NVidia CEO also said:
"
And so I think people now recognize that AI computing is a very software-rich problem and it is a supremely exciting AI problem, and that deep learning and GPUs could add a lot of value. And it's going happen in 2017. It's not going to happen in 2021. And so I think number one. Number two, our strategy is to deploy a one architecture platform that is open that car companies could work on to leverage our software stack and create their network, their artificial intelligence network. And then we would address everything from highway cruising, excellent highway cruising to all the way to full autonomous to trucks to shuttles. And using one computing architecture, we could apply it for radar-based systems or radar plus cameras, radar plus cameras plus lidars, we could use it for all kinds of sensor fusion environments.
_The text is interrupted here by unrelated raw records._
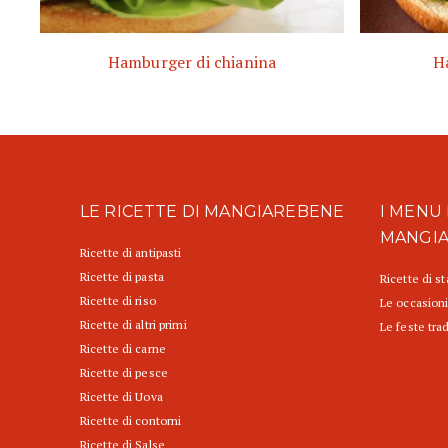
Hamburger di chianina
H
LE RICETTE DI MANGIAREBENE
I MENU 
MANGI
Ricette di antipasti
Ricette di pasta
Ricette di s
Ricette di riso
Le occasioni
Ricette di altri primi
Le feste trad
Ricette di carne
Ricette di pesce
Ricette di Uova
Ricette di contorni
Ricette di Salse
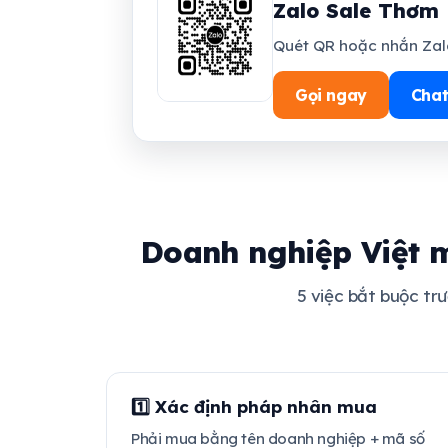
Zalo Sale Thơm 
Quét QR hoặc nhắn Zalo
Gọi ngay
Chat
Doanh nghiệp Việt m
5 việc bắt buộc tr
1️⃣ Xác định pháp nhân mua
Phải mua bằng tên doanh nghiệp + mã số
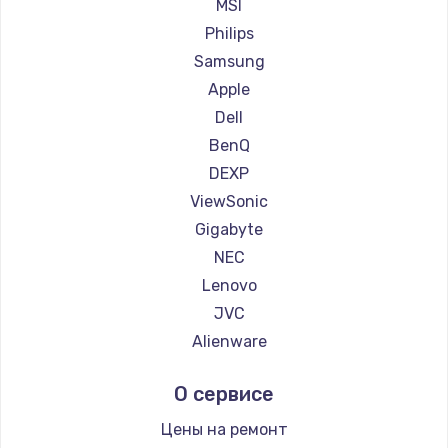
Ремонт мониторов Machenike
MSI
Заказать
Ремонт мониторов iru
Philips
Ремонт мониторов Titan Army
Samsung
Ремонт мониторов iFFALCON
Apple
Ремонт мониторов Dahua
Dell
BenQ
DEXP
ViewSonic
Gigabyte
NEC
Lenovo
JVC
Alienware
Aorus
О сервисе
Thunderobot
Hisense
Цены на ремонт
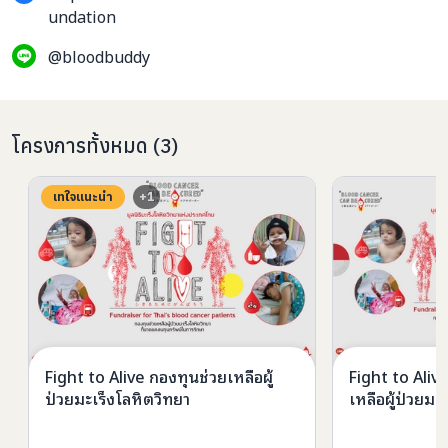
undation
@bloodbuddy
โครงการทั้งหมด
(
3
)
เทใจแนะนำ
+
1
Fight to Alive กองทุนช่วยเหลือผู้
Fight to Aliv
ป่วยมะเร็งโลหิตวิทยา
เหลือผู้ป่วยมะ
ทรัพย์ในการรั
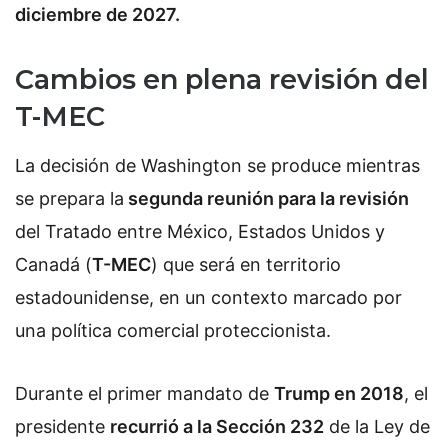
diciembre de 2027.
Cambios en plena revisión del
T-MEC
La decisión de Washington se produce mientras
se prepara la
segunda reunión para la revisión
del Tratado entre México, Estados Unidos y
Canadá (
T-MEC
) que será en territorio
estadounidense, en un contexto marcado por
una política comercial proteccionista.
Durante el primer mandato de
Trump en 2018
, el
presidente
recurrió a la Sección 232
de la Ley de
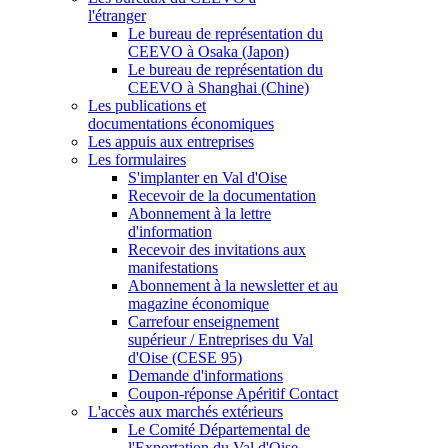
l'étranger
Le bureau de représentation du
CEEVO à Osaka (Japon)
Le bureau de représentation du
CEEVO à Shanghai (Chine)
Les publications et
documentations économiques
Les appuis aux entreprises
Les formulaires
S'implanter en Val d'Oise
Recevoir de la documentation
Abonnement à la lettre
d'information
Recevoir des invitations aux
manifestations
Abonnement à la newsletter et au
magazine économique
Carrefour enseignement
supérieur / Entreprises du Val
d'Oise (CESE 95)
Demande d'informations
Coupon-réponse Apéritif Contact
L'accès aux marchés extérieurs
Le Comité Départemental de
l'Exportation du Val d'Oise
And so I think – our strategy, I think, is really resonating well with the industry as people now realize that we need the computation capability five years earlier. That we – that it's not a detection problem, but it's an AI computing problem and that software is really intensive. That these three observations, I think, has put us in a really good position."
Whose software is most significant in solving this AI problem? Tesla's? Or NVidia' software stack?
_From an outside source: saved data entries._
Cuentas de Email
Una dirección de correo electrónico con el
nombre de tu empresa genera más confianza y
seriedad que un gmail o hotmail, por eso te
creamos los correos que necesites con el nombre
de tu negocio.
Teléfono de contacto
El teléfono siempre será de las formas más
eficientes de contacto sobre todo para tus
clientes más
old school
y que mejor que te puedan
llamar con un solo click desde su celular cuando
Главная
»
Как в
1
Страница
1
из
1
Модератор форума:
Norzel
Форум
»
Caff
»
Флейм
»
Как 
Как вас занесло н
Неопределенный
Tesla isn't using any of NVIDIA's software stack. But other companies might. Tesla chose NVIDIA's chip for its hardware performance characteristics, and NVIDIA is promoting it as the Drive PX2 platform. Other companies might choose to go with the software parts of the Drive PX2 platform, or hardware platforms themselves as a means to try to jump start. NVIDIA obviously has their own things to sell, even if Tesla's case is really only using the base layer of their stack (in vehicle). Outside of vehicle, we don't know.